Integrated water management: the path to regeneration
- Publicado el 11.04.2023
- Escrito por Angel Fondon
By Claudio Orrego and Diego Urrejola
The work of the sponsoring group to shape the future Basin Council seeks to provide an innovative, institutional solution to the problem we face, integrating all legitimate interests linked to water use based on principles of social, environmental, and economic equity, ensuring that every water user will have rational and sufficient access to water. In this way, drop by drop, we can enable the regeneration of watersheds and restore the fragile water cycle for the sustainability of a socio-ecosystem that cries out for us to organize to defend it, paradoxically, from our own indifference.
Chile is currently experiencing its longest megadrought in at least a thousand years, placing our country at the forefront of the water crisis in Latin America. This sad reality documented by the World Meteorological Organization does not seem to shock us as a society. Perhaps the 14 years of drought we are experiencing in 2022 have led us to normalize a phenomenon for which, as humanity, we are largely responsible.

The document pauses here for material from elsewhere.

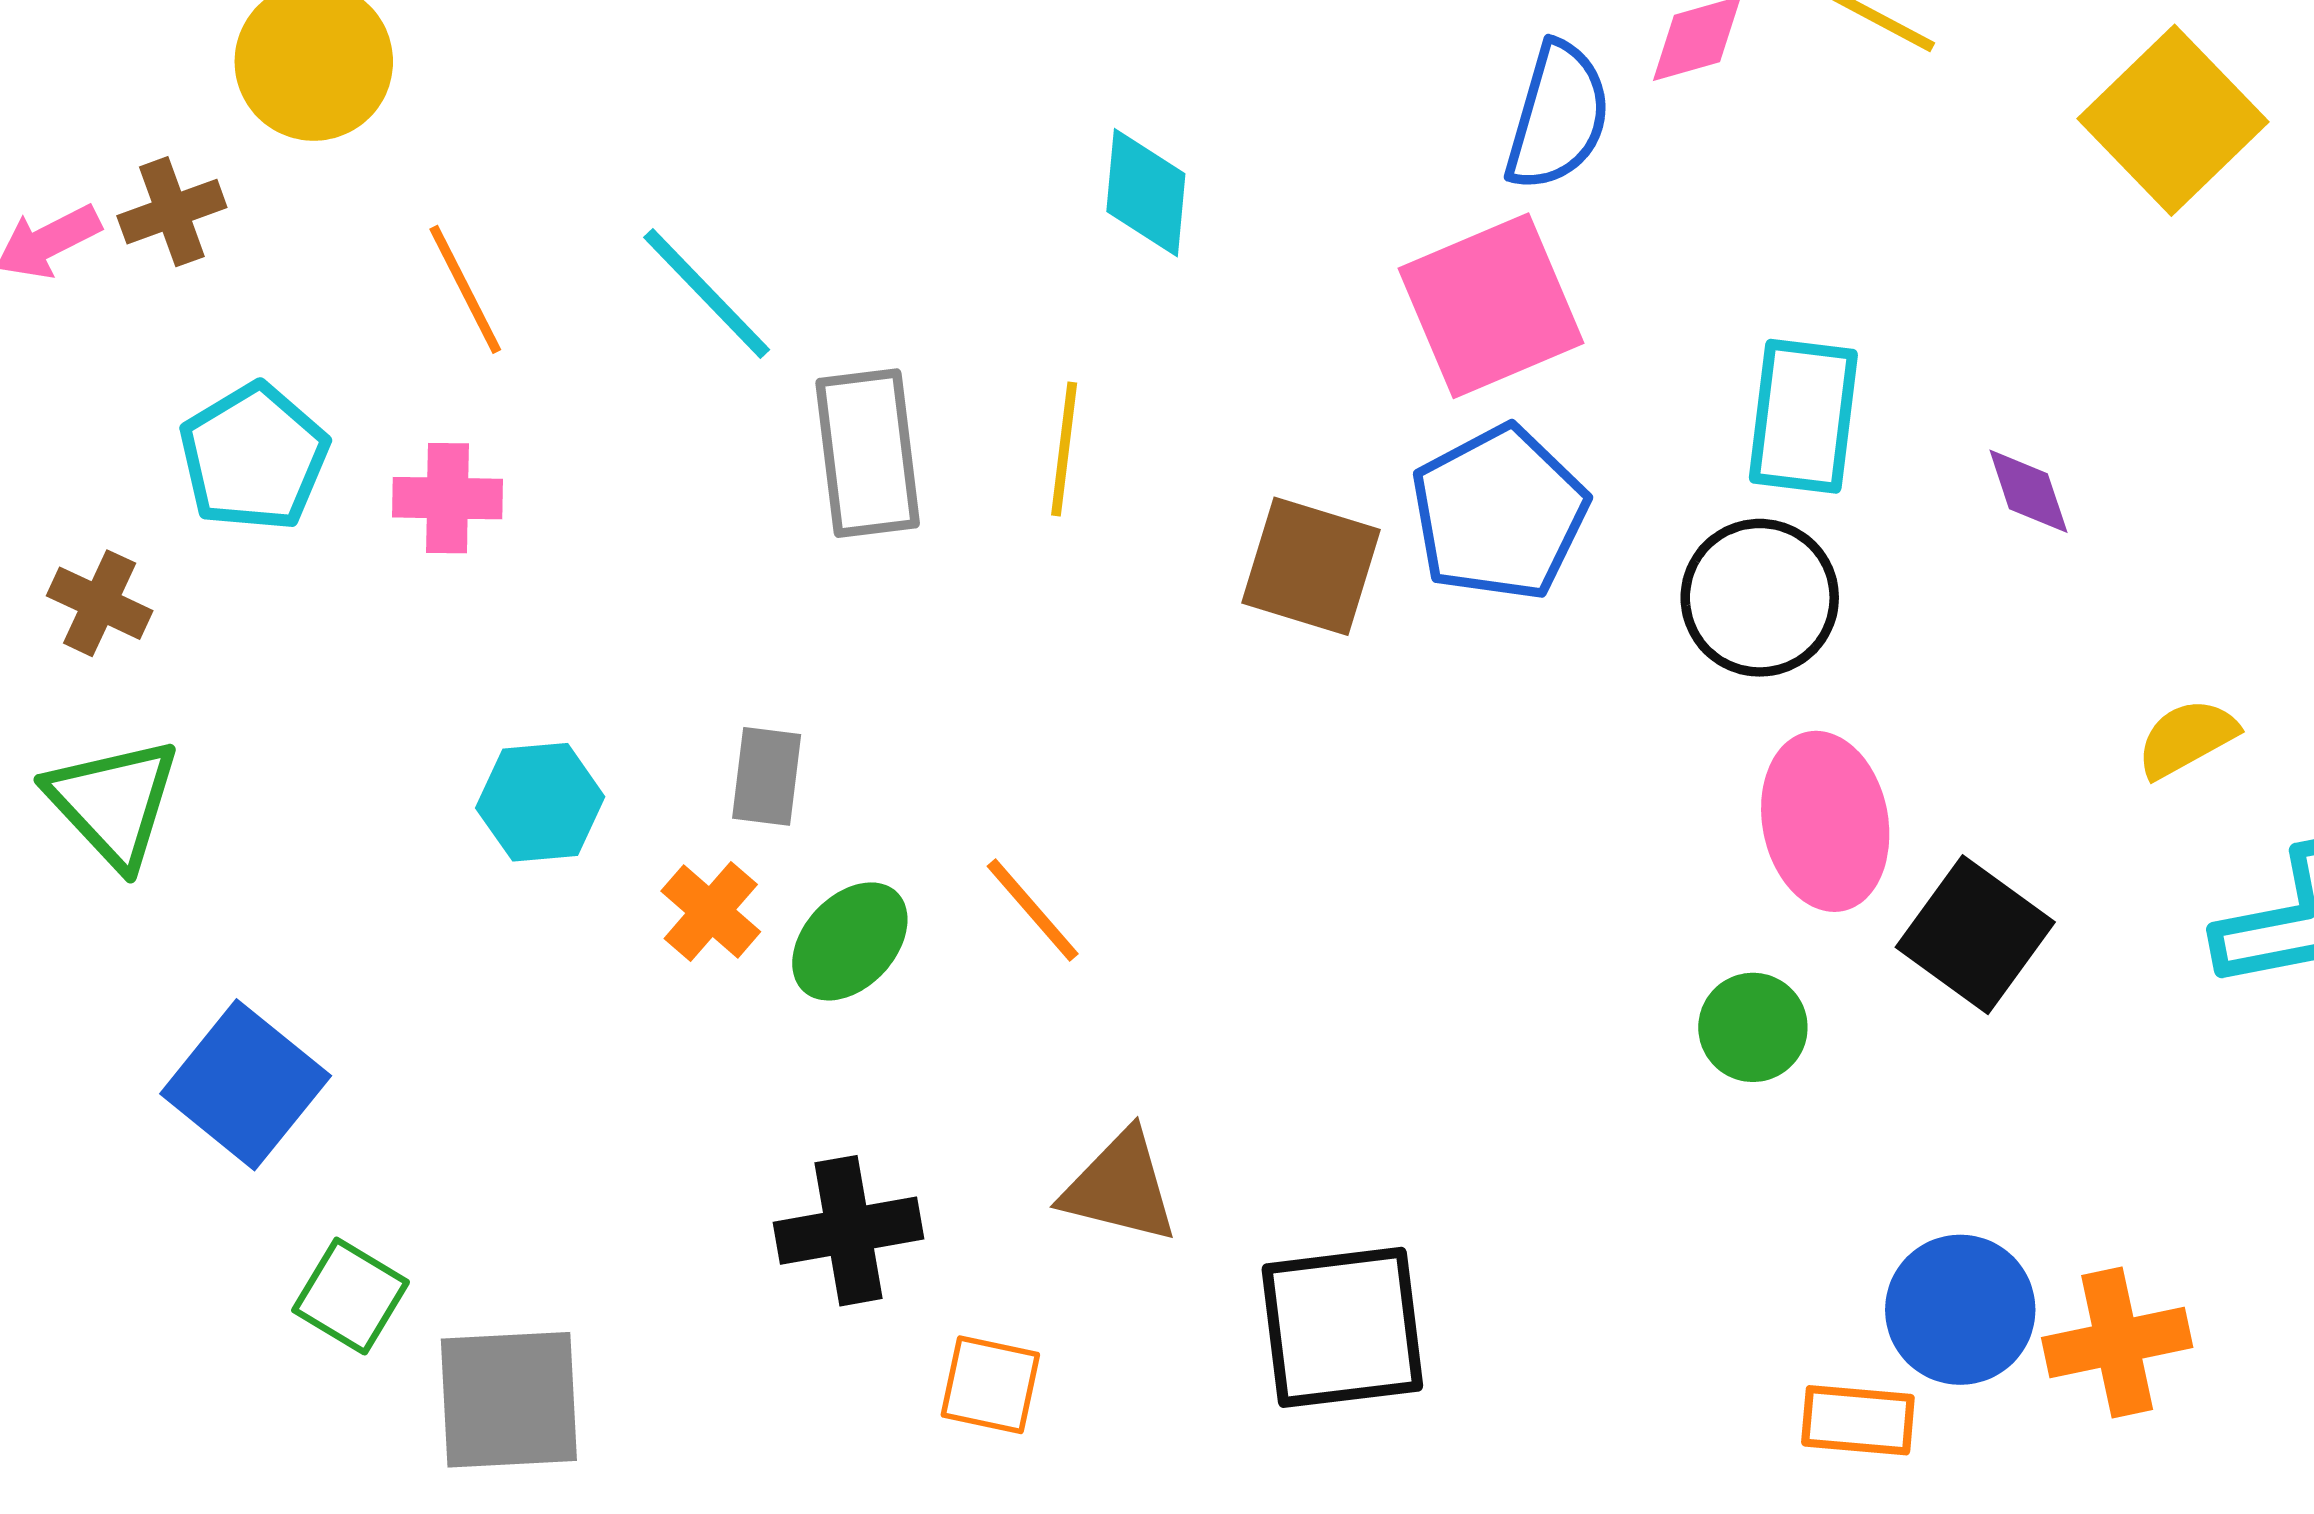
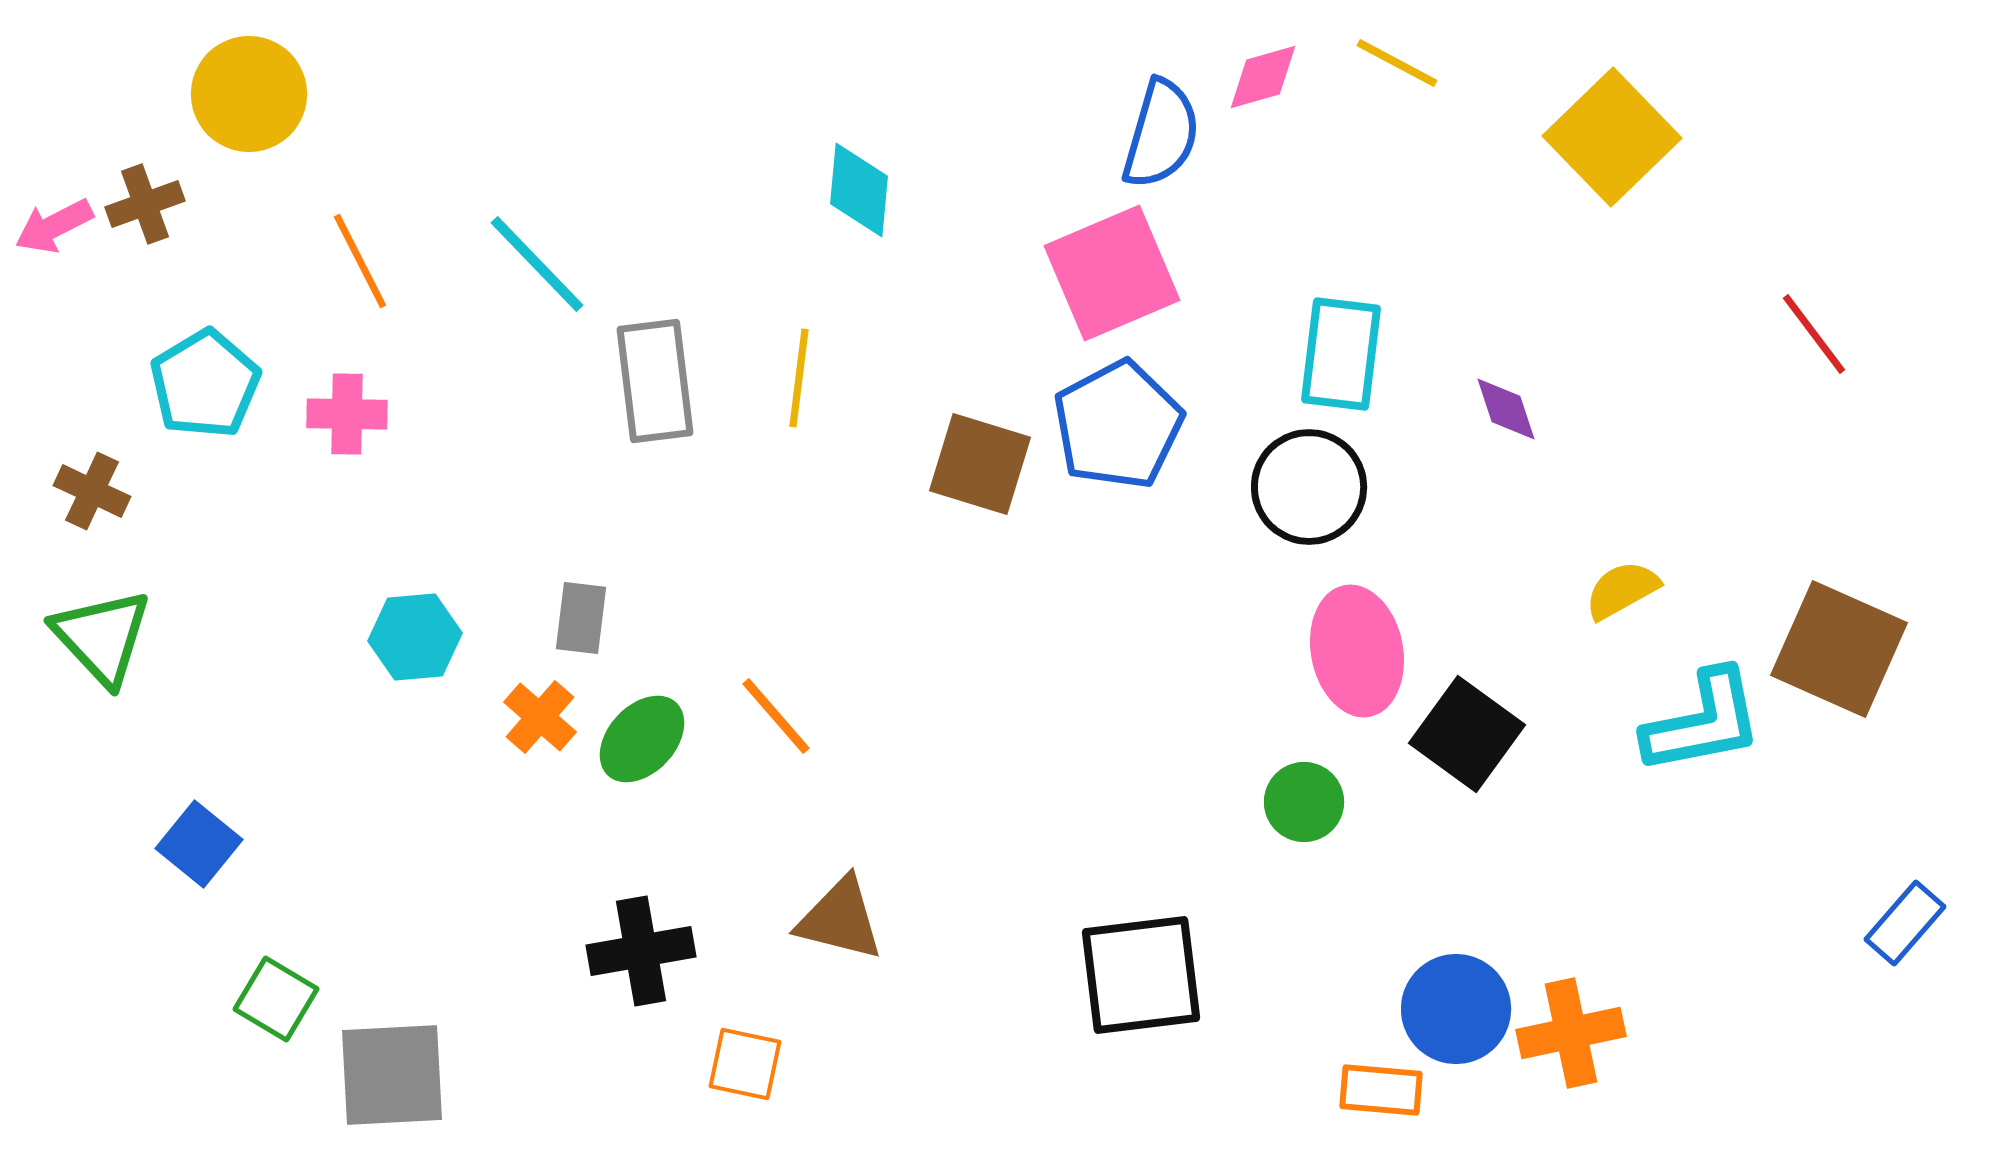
blue square: (246, 1085) -> (199, 844), size x0.7
black square: (1342, 1327) -> (1141, 975), moved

The problem we face does not distinguish political-administrative borders. The Maipo River basin is being subjected to unsustainable stress that will hit us head-on sooner or later. We already saw worrying signs in January with the silting of the Maipo River at its mouth in the province of San Antonio, which shows us that indifference and fragmented management upstream have consequences downstream.
It should not be forgotten that the Maipo River basin extends far beyond the capital’s boundaries. While water continues to flow into thousands of homes, we are unaware that, just a few kilometers away, families must extract water from ever deeper wells and increasingly rely on tanker trucks for their water. The risk of rationing is latent, and it’s up to us to prevent it from becoming a reality. However, we are concerned about how many political actors are trying to ease tensions regarding this issue.
The triple environmental crisis we are experiencing—climate change, pollution, and biodiversity loss—is a long-term struggle that requires cultural change and the modernization of our institutions. This takes time, but that’s exactly what we’re running out of. That’s why, in parallel with this long-term race, we must think about the present, about being resilient and having the ability to adapt to present and future changes, which necessarily requires the integration of different perspectives and all users of the water element.
Given this urgent need, in addition to establishing new governance around sustainable water use, the Santiago government is moving forward with solutions. This year, it will implement 30 Local Water Strategies, public-private agreements, the first regional water management regulation, and the design of at least 30 water solutions, as well as pilot projects in various areas of the region.
Within this framework, in conjunction with the Chile Foundation’s Water Scenarios program, and with the participation of various civil society organizations and representatives from diverse sectors, we are working on the formation of a promotional group that will lay the foundations for the creation of a Basin Council, an organization that will ensure efficient water management that will allow us—in a scenario of climate change and water scarcity—to adapt use to current water availability and meet the needs of water users with a systemic and comprehensive perspective.
The work of the sponsoring group to shape the future Basin Council seeks to provide an innovative, institutional solution to the problem we face, integrating all legitimate interests linked to water use based on principles of social, environmental, and economic equity, ensuring that every water user will have rational and sufficient access to water. In this way, drop by drop, we can enable the regeneration of watersheds and restore the fragile water cycle for the sustainability of a socio-ecosystem that cries out for us to organize to defend it, paradoxically, from our own indifference.